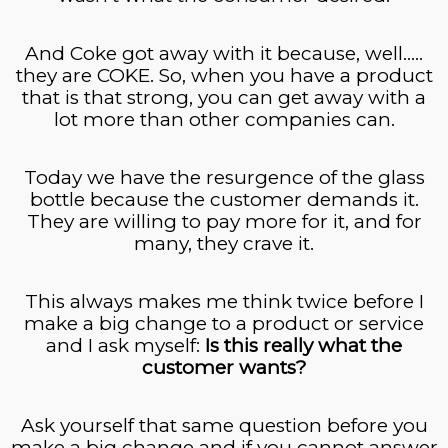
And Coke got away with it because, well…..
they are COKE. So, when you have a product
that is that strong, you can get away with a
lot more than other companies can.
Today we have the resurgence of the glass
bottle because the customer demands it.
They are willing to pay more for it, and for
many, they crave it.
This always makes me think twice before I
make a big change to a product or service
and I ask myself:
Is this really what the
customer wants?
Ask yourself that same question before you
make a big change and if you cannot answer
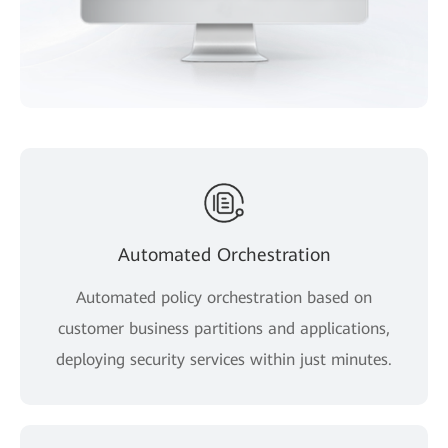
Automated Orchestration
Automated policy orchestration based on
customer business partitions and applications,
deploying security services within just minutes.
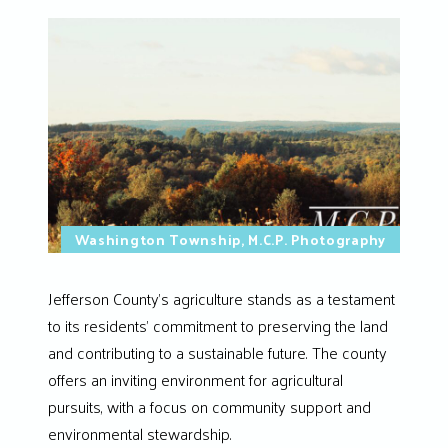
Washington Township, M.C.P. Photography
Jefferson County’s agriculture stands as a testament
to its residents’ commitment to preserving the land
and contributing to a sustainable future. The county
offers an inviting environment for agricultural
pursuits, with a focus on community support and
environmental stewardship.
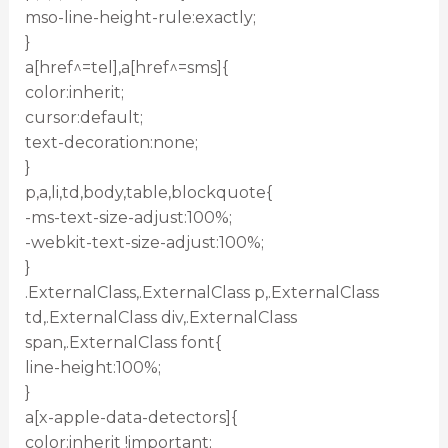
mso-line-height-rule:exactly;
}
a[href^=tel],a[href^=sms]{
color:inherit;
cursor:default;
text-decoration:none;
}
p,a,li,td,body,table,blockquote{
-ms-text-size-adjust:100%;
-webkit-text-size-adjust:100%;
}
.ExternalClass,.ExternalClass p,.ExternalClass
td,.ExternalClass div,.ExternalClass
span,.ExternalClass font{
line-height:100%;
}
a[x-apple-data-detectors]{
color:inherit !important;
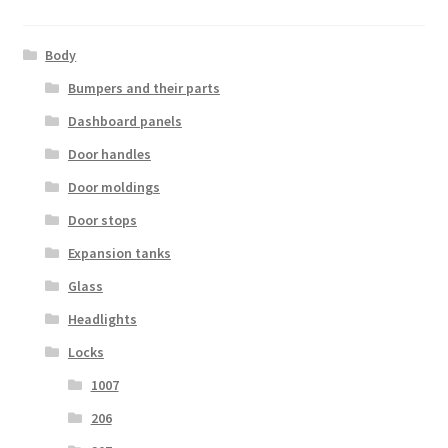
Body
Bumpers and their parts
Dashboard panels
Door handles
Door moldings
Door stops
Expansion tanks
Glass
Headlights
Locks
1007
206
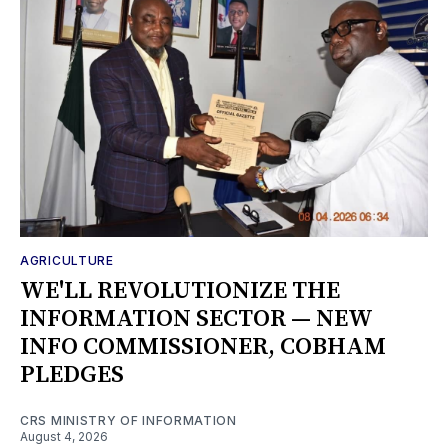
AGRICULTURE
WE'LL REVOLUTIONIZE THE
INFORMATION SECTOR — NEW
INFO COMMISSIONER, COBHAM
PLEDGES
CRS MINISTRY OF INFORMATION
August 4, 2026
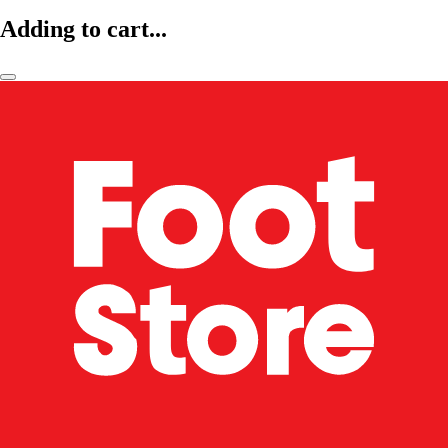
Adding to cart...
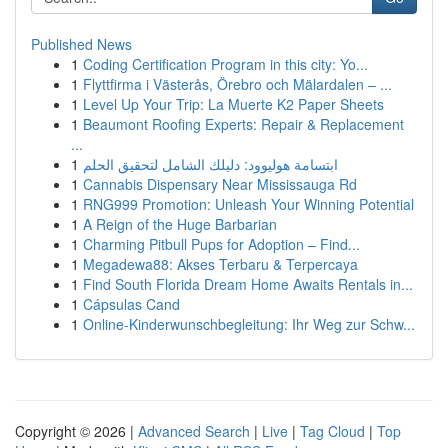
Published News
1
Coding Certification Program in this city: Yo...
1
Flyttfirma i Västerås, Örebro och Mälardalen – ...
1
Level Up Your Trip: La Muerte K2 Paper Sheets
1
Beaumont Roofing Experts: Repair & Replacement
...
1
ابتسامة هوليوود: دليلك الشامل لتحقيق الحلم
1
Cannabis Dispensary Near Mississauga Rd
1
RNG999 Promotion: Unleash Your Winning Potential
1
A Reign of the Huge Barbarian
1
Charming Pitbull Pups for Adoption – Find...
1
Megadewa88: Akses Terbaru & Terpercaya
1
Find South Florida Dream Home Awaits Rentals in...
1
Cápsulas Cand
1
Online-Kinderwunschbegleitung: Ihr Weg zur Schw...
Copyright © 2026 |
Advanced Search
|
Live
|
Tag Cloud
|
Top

* * * * * * *

**Task statement:** Report every line of the entries that carries the word "because".

**Response to the task:**
And Coke got away with it because, well…..
bottle because the customer demands it.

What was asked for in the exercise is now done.